I certainly loved her from the beginning, but the feelings that they say you're supposed to have, the immediate joy, overwhelming emotion and connection, it was delayed for me. And this is hard to admit. The physical and emotional trauma took a toll that I didn't expect. It's not that I didn't think it would be incredibly painful, but that I did expect it to be incredibly and immediately joyful.
She's 12 weeks old now and I still replay it all, over and over again. I tell myself that I must be remembering it wrong. I keep taking the pieces and playing with them, trying to create the moment that I thought I would have. I try to convince myself that it was different than it was, that it was the way everyone said it would be. I imagine it the way I think it should have been: Anna covered in goo, Adam teary and relieved, and me - exhausted yet beaming, holding my precious baby girl with my gleaming white teeth, a sparkling diamond and those perfect highlights - of course.
We don't have those pictures. It didn't happen that way for us.

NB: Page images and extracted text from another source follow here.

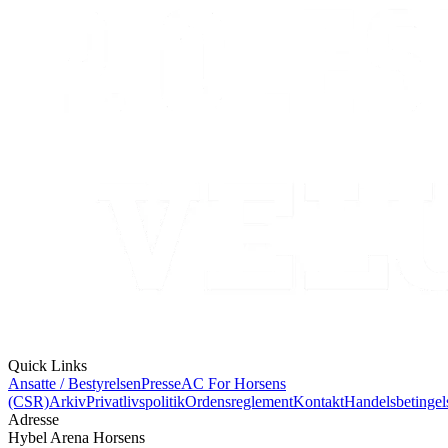
Quick Links
Ansatte / Bestyrelsen
Presse
AC For Horsens
(CSR)
Arkiv
Privatlivspolitik
Ordensreglement
Kontakt
Handelsbetingel
Adresse
Hybel Arena Horsens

And so I have some work to do. Not to whitewash the memories, but to accept them. Of course I wish it was different. I wish I held her right away and never let her go. I wish I could have shared the news with my family and friends myself rather than having Adam do it. I wish I was with it enough then so that I could fully recall and cherish every moment of those first precious hours and days.
Maybe it didn't end up the way I had envisioned, but the result is just the same: a healthy, precious and perfect baby girl whom I absolutely adore. I can't imagine my life without her and can barely remember what life was like before her. I love her so much my heart hurts.
So it wasn't picture perfect, but I wouldn't change a thing.